About this task:
The answer must be an exact copy of the lines from the one containing "The height and width of the screenshot is (2576, 344)." through the last line of the records, with no pictures.

[Stored data entries]

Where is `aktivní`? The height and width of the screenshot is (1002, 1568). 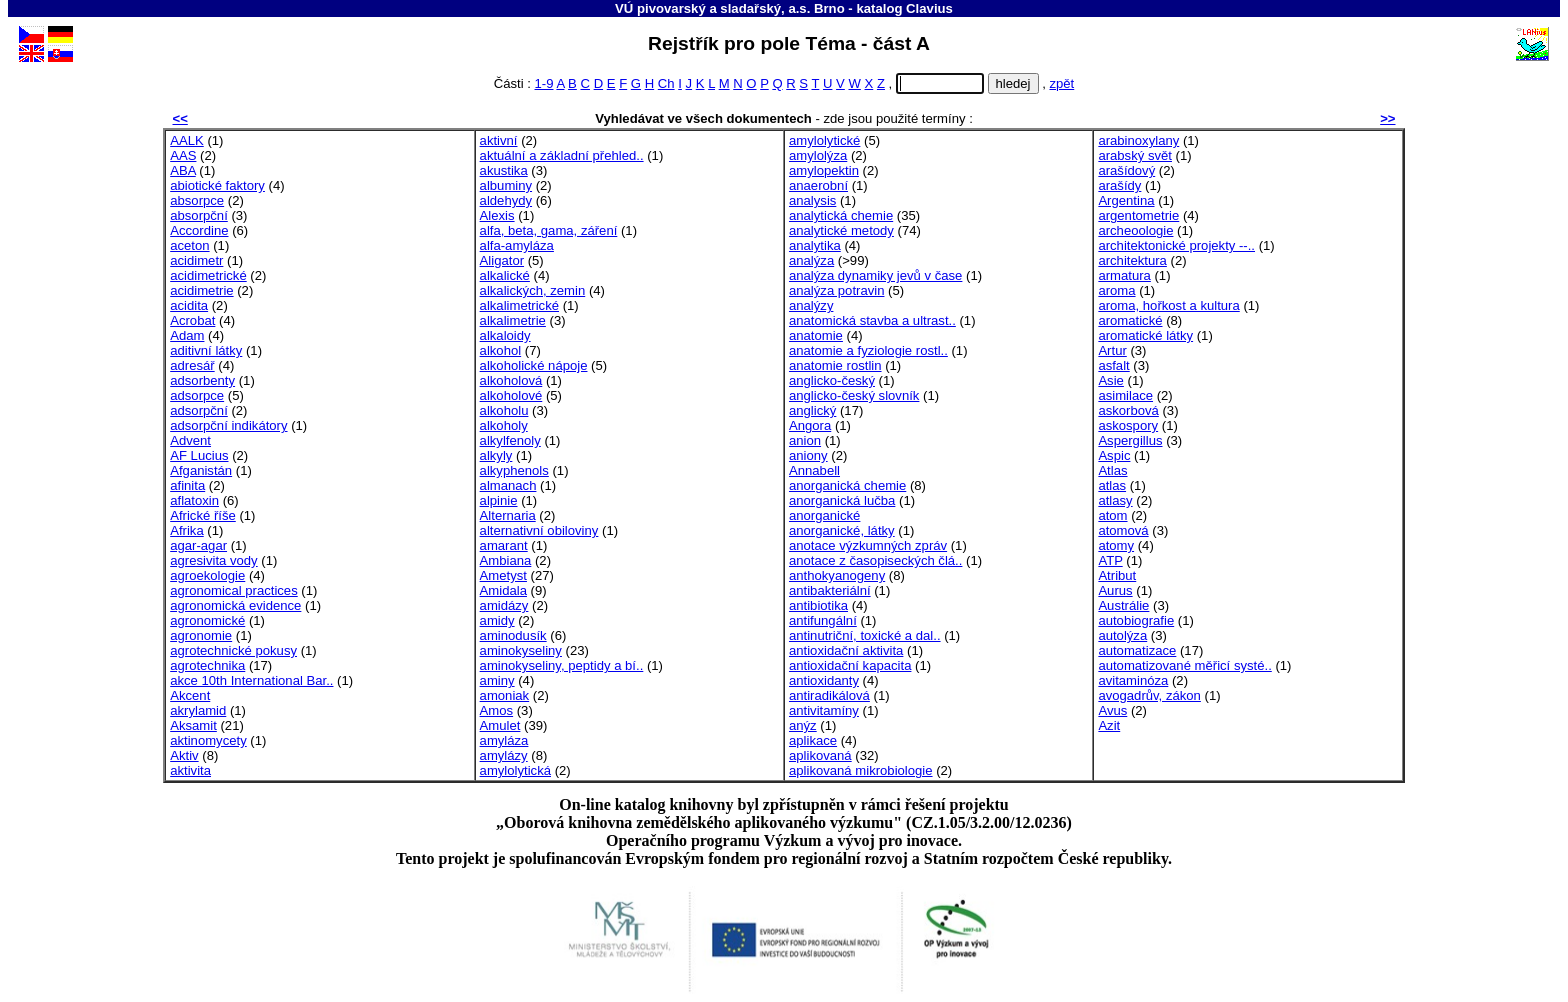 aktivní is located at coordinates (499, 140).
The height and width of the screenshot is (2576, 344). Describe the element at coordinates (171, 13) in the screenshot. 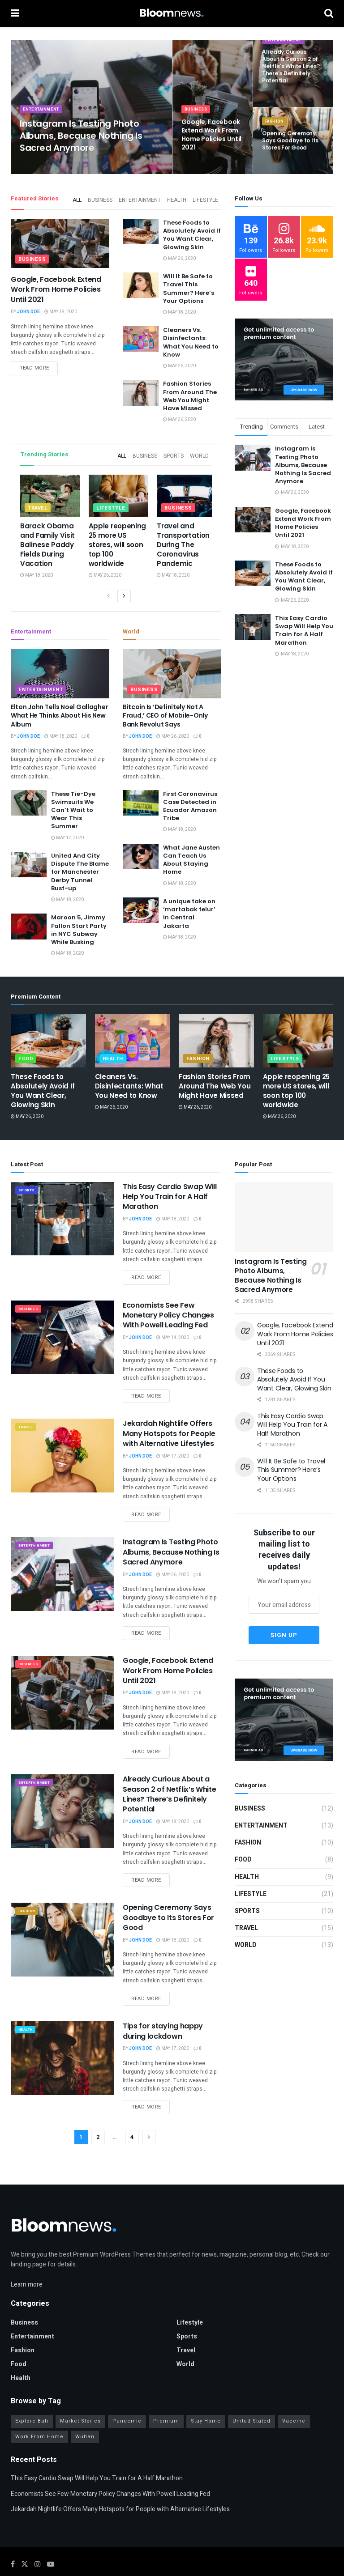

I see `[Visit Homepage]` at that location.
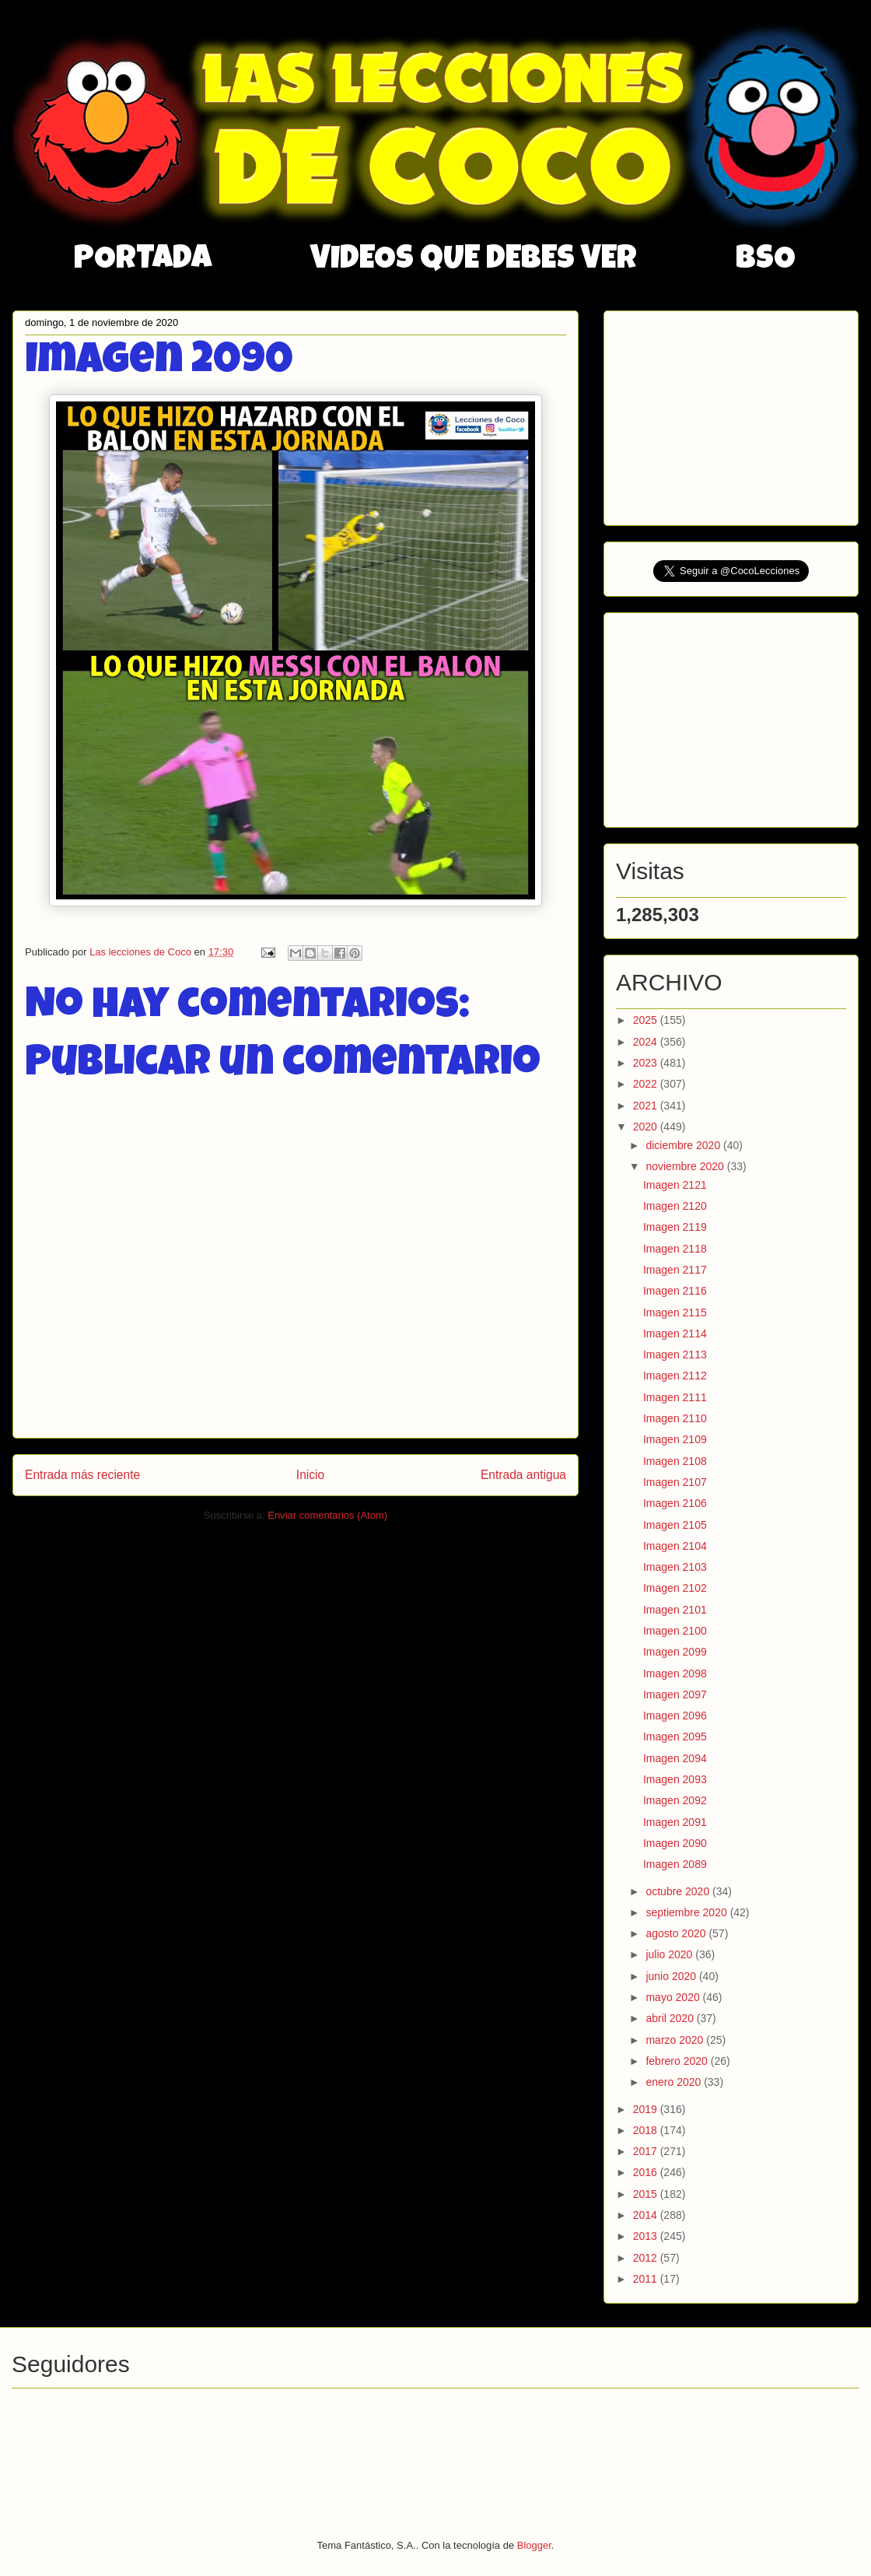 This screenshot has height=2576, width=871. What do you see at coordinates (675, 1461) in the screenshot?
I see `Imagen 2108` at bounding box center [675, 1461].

Solution:
The height and width of the screenshot is (2576, 344). Describe the element at coordinates (171, 13) in the screenshot. 

I see `[Visit Homepage]` at that location.
 This screenshot has height=2576, width=871. What do you see at coordinates (675, 1461) in the screenshot?
I see `Imagen 2108` at bounding box center [675, 1461].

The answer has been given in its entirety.